Once I have used something similar to following (Removed most of the lines and kept it simple).
public class MvcDispatcherServletInitializer extends AbstractAnnotationConfigDispatcherServletInitializer {
#Override
public void onStartup(ServletContext servletContext) throws ServletException {
super.onStartup(servletContext);
EnumSet<DispatcherType> dispatcherTypes = EnumSet.of(DispatcherType.REQUEST, DispatcherType.FORWARD, DispatcherType.ERROR);
FilterRegistration.Dynamic monitoringFilter = servletContext.addFilter("monitoringFilter", MonitoringFilter.class);
monitoringFilter.addMappingForUrlPatterns(dispatcherTypes, false, "/api/admin/*");
}
#Override
protected Class<?>[] getRootConfigClasses() {
return new Class[] { WebMvcConfig.class };
}
#Override
protected Class<?>[] getServletConfigClasses() {
return null;
}
#Override
protected String[] getServletMappings() {
return new String[] { "/" };
}
}
Also you need a custom filter looks like below.

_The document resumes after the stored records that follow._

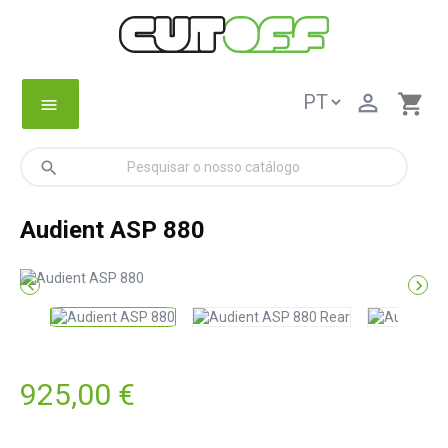

shopping_cart
menu
search
Audient ASP 880


925,00 €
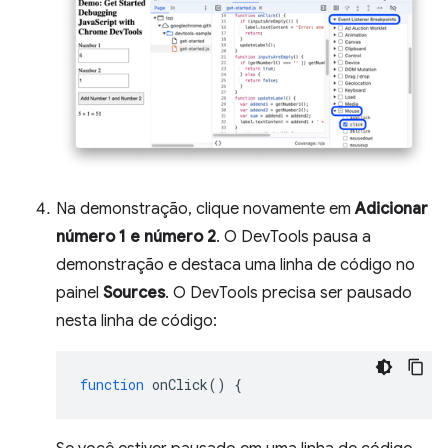
Na demonstração, clique novamente em
Adicionar
número 1 e número 2
. O DevTools pausa a
demonstração e destaca uma linha de código no
painel
Sources
. O DevTools precisa ser pausado
nesta linha de código:
function
onClick
()
{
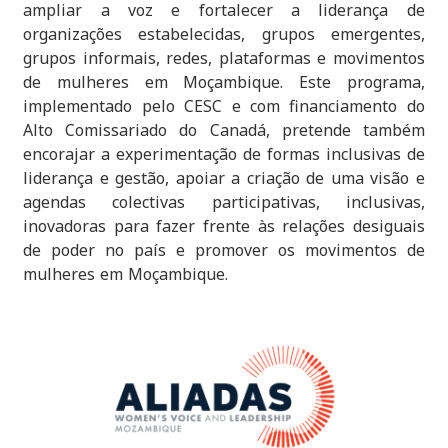
ampliar a voz e fortalecer a liderança de
organizações estabelecidas, grupos emergentes,
grupos informais, redes, plataformas e movimentos
de mulheres em Moçambique. Este programa,
implementado pelo CESC e com financiamento do
Alto Comissariado do Canadá, pretende também
encorajar a experimentação de formas inclusivas de
liderança e gestão, apoiar a criação de uma visão e
agendas colectivas participativas, inclusivas,
inovadoras para fazer frente às relações desiguais
de poder no país e promover os movimentos de
mulheres em Moçambique.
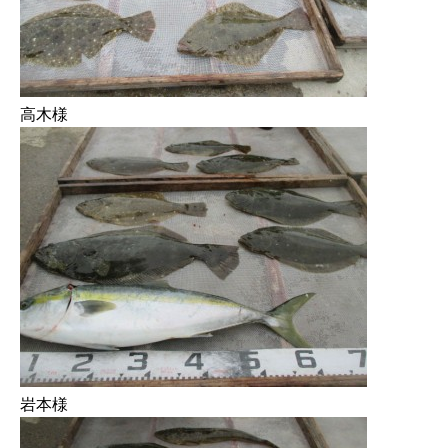
高木様
岩本様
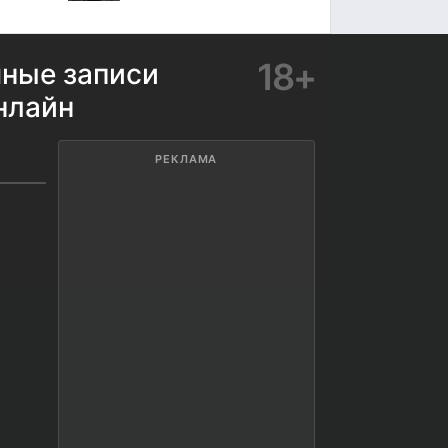
18+
мные записи
нлайн
РЕКЛАМА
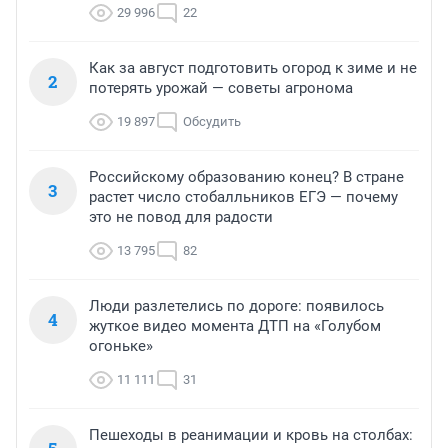
29 996
22
Как за август подготовить огород к зиме и не
2
потерять урожай — советы агронома
19 897
Обсудить
Российскому образованию конец? В стране
3
растет число стобалльников ЕГЭ — почему
это не повод для радости
13 795
82
Люди разлетелись по дороге: появилось
4
жуткое видео момента ДТП на «Голубом
огоньке»
11 111
31
Пешеходы в реанимации и кровь на столбах:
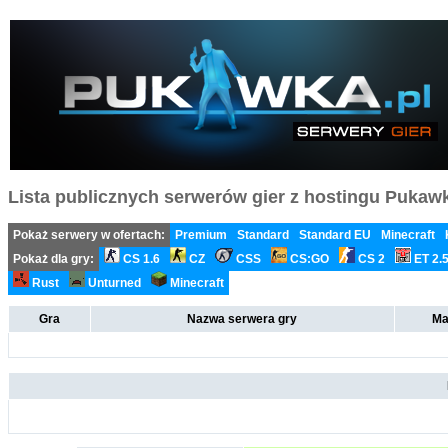
Lista publicznych serwerów gier z hostingu Pukawka
Pokaż serwery w ofertach:
Premium
Standard
Standard EU
Minecraft
Pokaż dla gry:
CS 1.6
CZ
CSS
CS:GO
CS 2
ET 2.
Rust
Unturned
Minecraft
Gra
Nazwa serwera gry
Ma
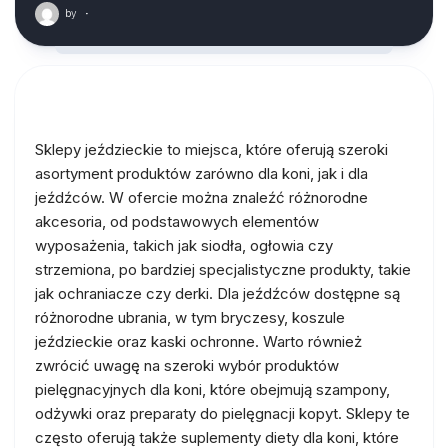
by
·
Sklepy jeździeckie to miejsca, które oferują szeroki
asortyment produktów zarówno dla koni, jak i dla
jeźdźców. W ofercie można znaleźć różnorodne
akcesoria, od podstawowych elementów
wyposażenia, takich jak siodła, ogłowia czy
strzemiona, po bardziej specjalistyczne produkty, takie
jak ochraniacze czy derki. Dla jeźdźców dostępne są
różnorodne ubrania, w tym bryczesy, koszule
jeździeckie oraz kaski ochronne. Warto również
zwrócić uwagę na szeroki wybór produktów
pielęgnacyjnych dla koni, które obejmują szampony,
odżywki oraz preparaty do pielęgnacji kopyt. Sklepy te
często oferują także suplementy diety dla koni, które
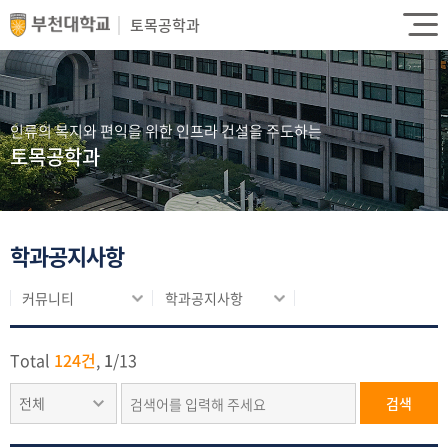
토목공학과
인류의 복지와 편익을 위한 인프라 건설을 주도하는
토목공학과
학과공지사항
커뮤니티
학과공지사항
Total
124건
,
1
/
13
전체
검색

public class CustomXHeaderFilter implements Filter {
#Override
public void doFilter(ServletRequest req, ServletResponse res, FilterChain chain) throws IOException, ServletException {
HttpServletRequest request = (HttpServletRequest) req;
HttpServletResponse response = (HttpServletResponse) res;
String xHeader = request.getHeader("X-Auth-Token");
if(YOUR xHeader validation fails){
//Redirect to a view
//OR something similar
return;
}else{
//If the xHeader is OK, go through the chain as a proper request
chain.doFilter(request, response);
}
}
#Override
public void destroy() {
}
#Override
public void init(FilterConfig arg0) throws ServletException {
}
}
Hope this helps.
Additionally you can use FilterRegistrationBean if you Spring Boot. It does the same thing (I think so) which FilterRegistration.Dynamic does.